David had a pretty sleepy day. He took a couple of naps and every time he wakes up he apologizes for passing out. HA! It's good, I feel like he does better when he gets good rest. He went to bed at 10:30 tonight, hopefully tomorrow he'll have a longer awake day. It seems to go every other day. We heard from the doctor today. He wants to see David as soon as he can be in the wheel chair comfortably for around 4 hours. He anticipates that he will be able to do the Avastin (IV chemo) while he's there which takes about 90 minutes plus a dr's visit and transport time. Dr Hauck's PA mentioned that we may be able to schedule for Dr Hauck to see him at the same time while he's getting the chemo. Two (actually three) birds with one stone as it were. The more we can get done with one excursion the better!
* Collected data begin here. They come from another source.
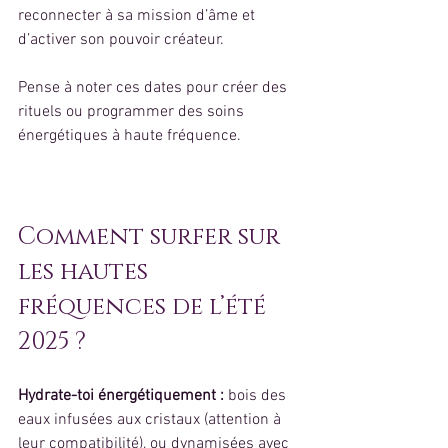
reconnecter à sa mission d’âme et 
d’activer son pouvoir créateur.
Pense à noter ces dates pour créer des 
rituels ou programmer des soins 
énergétiques à haute fréquence.
Comment surfer sur 
les hautes 
fréquences de l’été 
2025 ?
Hydrate-toi énergétiquement : 
bois des 
eaux infusées aux cristaux (attention à 
leur compatibilité), ou dynamisées avec 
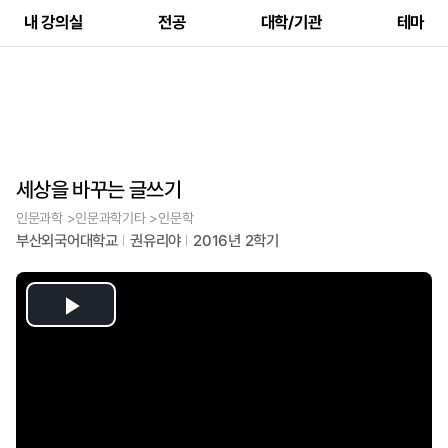
내 강의실
전공
대학/기관
테마
세상을 바꾸는 글쓰기
인문과학 >인문과학기타 >인문학
부산외국어대학교
권유리야
2016년 2학기
Play
Video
Our nurse offered us a different possibility for why David had those seizures the day he came home. We have been assuming it was because of the rough transfer (we haven't abandoned that possibility entirely) but she pointed out that he had gotten the Avastin a week earlier and sometimes with chemo the reactions the body has can linger so it could have been a combo of the chemo and the move that pushed him over the edge. Seizure is one of the rarer but severe side effects of that drug. It's always a possibility but since he's on the Ativan now hopefully that's under control.
Dr also mentioned that Dave should go ahead and take the Temodar (pill form chemo) at the beginning of the month for 5 days (like last month) and to start taking the Coumadin again for the blood clots. Finally! Dave's left foot continues to swell a bit when he's up in the chair but the swelling doesn't seem to stick around for long which is a good sign. We can handle that!
Tomorrow Rose and I are going to go look at a cemetery that I want some information about. (Bless her for going with me for moral support) There was a place across town I drove by the other day and even though I thought I liked it from when David and I had driven by in the past I REALLY didn't like the idea of visiting there for a purpose some day. It was just kind of a dreary place. I'm not sure if it's the idea of visiting any cemetery or THAT cemetery but I think a final resting place should be at least pleasant. It wasn't my cup of tea so the search continues. I really really don't want to spend a lot of time dealing with this pre-planning stuff but one of the benefits of having David here is that he's willing and able to share his wishes with me. Actually he's been pretty fantastic about it and we constantly make jokes about the otherwise difficult decisions. For instance... what was the hymn his grandpa used to sing to his grandma when they bickered? He doesn't remember but I'm sure SOMEONE in the family must. He thought it was a primary hymn and while not necessarily appropriate he thought it would be funny to have it sung at his funeral. Enough about that. I realize it's probably hard for people to read about this because it makes it all the more real, and part of me feels like I'm going through the motions even though it doesn't seem all that real to me either. I take some comfort in knowing that once these plans are made there is no rush on them and they don't expire so we can spend our time in better ways.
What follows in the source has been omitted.